Each story is rooted in real local history and landmarks
A Neolithic child helps the village elders position the last menhir at exactly the right angle to track the moon’s great cycle. Six thousand years later, a modern child touches the same stone and sees the ancient sky — connecting two worlds through the rhythm of the moon.
In 405 CE, the last Roman soldier leaves the castrum of Eburodunum. A local child must decide whether to follow the legion south or stay and guard the thermal springs the Romans left behind — a story about the courage it takes to remain when others depart.
Young James of St. George learns to build his first castle at Yverdon alongside his father. Years later, a child discovers the same square-tower design in a Welsh castle and must figure out how it crossed the sea — a story of architectural genius that connected Savoy to Britain.

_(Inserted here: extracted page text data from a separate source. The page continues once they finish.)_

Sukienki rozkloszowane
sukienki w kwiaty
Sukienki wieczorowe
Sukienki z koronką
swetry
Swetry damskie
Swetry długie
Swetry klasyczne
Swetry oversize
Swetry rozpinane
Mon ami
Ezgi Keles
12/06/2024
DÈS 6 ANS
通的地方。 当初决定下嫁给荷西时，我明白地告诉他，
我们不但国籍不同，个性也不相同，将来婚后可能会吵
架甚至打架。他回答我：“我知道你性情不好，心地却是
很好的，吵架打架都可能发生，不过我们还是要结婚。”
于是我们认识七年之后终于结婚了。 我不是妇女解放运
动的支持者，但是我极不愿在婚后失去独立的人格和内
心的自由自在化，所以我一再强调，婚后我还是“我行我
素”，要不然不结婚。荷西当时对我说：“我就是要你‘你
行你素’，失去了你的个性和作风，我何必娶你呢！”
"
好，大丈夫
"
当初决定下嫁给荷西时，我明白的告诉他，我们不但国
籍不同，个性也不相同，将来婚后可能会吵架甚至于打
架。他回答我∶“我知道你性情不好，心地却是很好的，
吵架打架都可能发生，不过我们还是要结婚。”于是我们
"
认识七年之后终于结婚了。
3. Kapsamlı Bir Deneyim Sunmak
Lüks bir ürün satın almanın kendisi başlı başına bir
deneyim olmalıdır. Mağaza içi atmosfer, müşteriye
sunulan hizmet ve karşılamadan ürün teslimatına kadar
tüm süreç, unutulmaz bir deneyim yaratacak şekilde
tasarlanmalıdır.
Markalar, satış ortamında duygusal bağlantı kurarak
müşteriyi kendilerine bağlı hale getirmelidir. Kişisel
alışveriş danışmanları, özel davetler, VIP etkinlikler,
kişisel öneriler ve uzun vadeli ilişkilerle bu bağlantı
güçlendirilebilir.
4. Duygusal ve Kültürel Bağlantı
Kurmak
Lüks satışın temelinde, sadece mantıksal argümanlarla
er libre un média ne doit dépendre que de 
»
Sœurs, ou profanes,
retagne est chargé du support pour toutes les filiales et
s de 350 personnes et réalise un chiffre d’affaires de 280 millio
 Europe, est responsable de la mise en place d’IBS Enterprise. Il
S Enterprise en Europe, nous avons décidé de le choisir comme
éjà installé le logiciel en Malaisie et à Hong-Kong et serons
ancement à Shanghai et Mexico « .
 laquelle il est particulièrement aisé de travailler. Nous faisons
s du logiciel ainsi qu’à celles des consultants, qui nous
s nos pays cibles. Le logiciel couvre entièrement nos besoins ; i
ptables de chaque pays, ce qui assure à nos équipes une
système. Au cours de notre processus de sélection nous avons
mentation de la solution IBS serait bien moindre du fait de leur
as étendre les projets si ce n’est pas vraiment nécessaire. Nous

A child arrives at the Château school expecting strict discipline but instead is taken outdoors to draw flowers, build a chair, and swim in the lake. Through Pestalozzi’s revolutionary approach, they discover that true learning means using head, heart, and hand together.
A child wanders into the Maison d’Ailleurs and finds that one of the 70,000 books is actually a portal. Navigating a science-fiction world using clues from Jules Verne, they must journey from the depths of the sea to the surface of the moon to find their way home.
During Expo.02, a child gets lost inside the artificial cloud floating above Lake Neuchâtel. Within the swirling mist, they meet fantastical characters representing the theme Me and the Universe — and must solve cosmic riddles to find their way back to solid ground.
In 1770s Yverdon, a printer’s apprentice must deliver the final volume of De Felice’s Encyclopédie across the Jura mountains before a rival publisher can steal its secrets. A race through Enlightenment-era Switzerland where knowledge itself is the greatest treasure.
A child follows a family of reintroduced beavers along the 40-kilometre marshland of the Grande Cariçaie. Discovering 10,000 species in this vast wetland, they learn how lowering a lake by just three metres created an entirely new world teeming with life.